L’enfer, c’est Rose..
Le langage, comme asile et comme arme
Hotel Impérial, 1937… Un liftier prend en otage dans son ascenseur celle qu’il croit être la femme d’un richissime industriel. Il est déjà trop tard quand il découvre son erreur. La dame s’appelle Rose Cats. En face de cette tornade, il va très vite comprendre que l’enfer, c’est Rose.
« Je voulais prendre une petite boite, la cabine d’un ascenseur, et y jeter des rêves, des valises, un liftier, un pistolet, de la nostalgie, une emmerdeuse, des histoires de mafia et de casino, des dizaines de personnages de cinéma, un grand magasin, la musique des années 30, une poupée qui s’appelle Raoul, une attaque à la scie circulaire, de la folie, des silences, des mots cabossés mais qui roulent encore. » T. F
D’où est née cette rencontre improbable entre la cocotte et le liftier ?
Timothée de Fombelle : Ces personnages et leur situation initiale sont dignes d’une série B ou d’un vaudeville : deux personnages qui d’habitude se croisent sans se parler, que le hasard et les circonstances réunissent, une poule de luxe et un petit liftier dans une cage d’ascenseur qui devient le lieu de leur rencontre et de leur opposition. Mais cette rencontre dépasse le fait divers et la pièce devient une comédie autour du langage et de ses pouvoirs, de sa force destructrice et de sa capacité de résistance. Mon but était que la prise d’otage s’inverse par la prise du langage : celle qui possède le langage prend le dessus sur celui qui n’a pas les armes de son acte. A cet égard, cette situation incongrue est le prétexte pour provoquer le dérapage qui conduit à l’inversion des rôles entre l’otage et le preneur d’otage. Il y a en fait trois personnages dans cette pièce : Rose Cats, Léger et ce langage plantureux, désordonné et avide. Rose Cats et Léger sont tous les deux des comédiens. Rose joue un rôle depuis qu’elle fait ce métier de cocotte, elle sait se fondre dans tous les milieux, grande duchesse par moments mais aussi capable d’une gouaille très populaire. Et c’est pareil pour le personnage du liftier qui s’invente un rôle du gros dur alors que c’est un cœur tendre. Dès la première seconde de la pièce, finalement, les rôles sont déjà inversés puisque Léger n’a pas l’étoffe de sa cruauté feinte, même si les personnages l’ignorent encore et que les spectateurs vont le découvrir peu à peu.

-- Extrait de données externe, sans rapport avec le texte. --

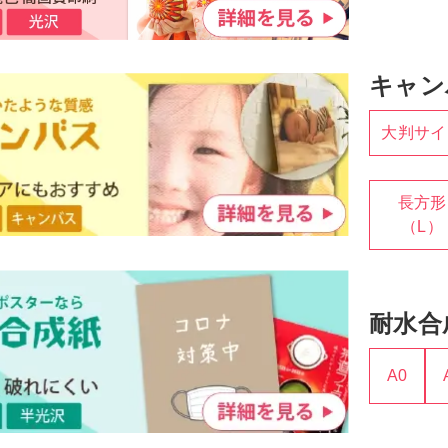
キャン
大判サイ
長方形
（L）
耐水合
A0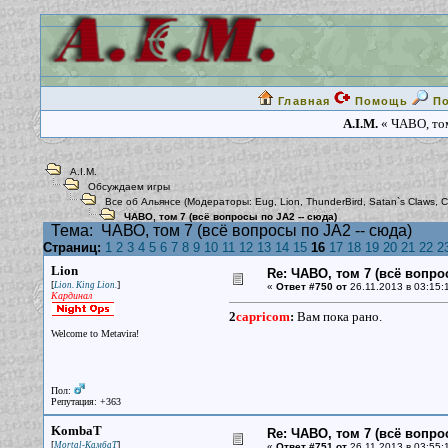
Главная
Помощь
П
A.I.M.
« ЧАВО, том
A.I.M.
Обсуждаем игры
Все об Альянсе
(Модераторы:
Eug
,
Lion
,
ThunderBird
,
Satan`s Claws
,
С
ЧАВО, том 7 (всё вопросы по JA2 -- сюда)
Тема:
ЧАВО, том 7 (всё вопросы по JA2 -- сюда)
Страниц:
1
2
3
4
5
6
7
8
9
10
11
12
13
14
15
16
17
18
19
20
21
22
2
Lion
Re: ЧАВО, том 7 (всё вопро
[
]
Lion. King Lion.
«
Ответ #750 от
26.11.2013 в 03:15:
Кардинал
2
capricom
:
Вам пока рано.
Welcome to Metavira!
Пол:
Репутация: +363
KombaT
Re: ЧАВО, том 7 (всё вопро
[
]
Mortal-КамбаТ
«
Ответ #751 от
26.11.2013 в 03:55:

Pourquoi avoir choisi les Années folles comme cadre temporel ?
Timothée de Fombelle : On pourrait monter cette pièce sans rien, avec juste une chaise, la jouer sans autre temporalité que celle du texte. Ce que je cherche dans une pièce, c’est justement cette capacité de se l’approprier, la liberté et la confiance qu’elle accorde au metteur en scène qui s’en empare. Ici, comme j’avais le bonheur de me savoir metteur en scène en même temps que j’écrivais, j’ai considérablement allégé les indications dans le texte, au point parfois d’un certain hermétisme pour ceux qui la découvrent à la lecture. Difficile à lire, cette pièce demeure une sorte de matériau brut que le travail de mise en scène rend plus clair et plus transparent. A cet égard, la détermination chronologique qui place la pièce dans les Années folles est essentiellement une invention de la mise en scène même si certains éléments du texte indiquent que j’avais cette époque en tête au moment de l’écriture. J’ai choisi cette période que j’adore comme une dose supplémentaire de pittoresque mais d’autres mises en scène pourraient choisir d’éviter cette suggestion.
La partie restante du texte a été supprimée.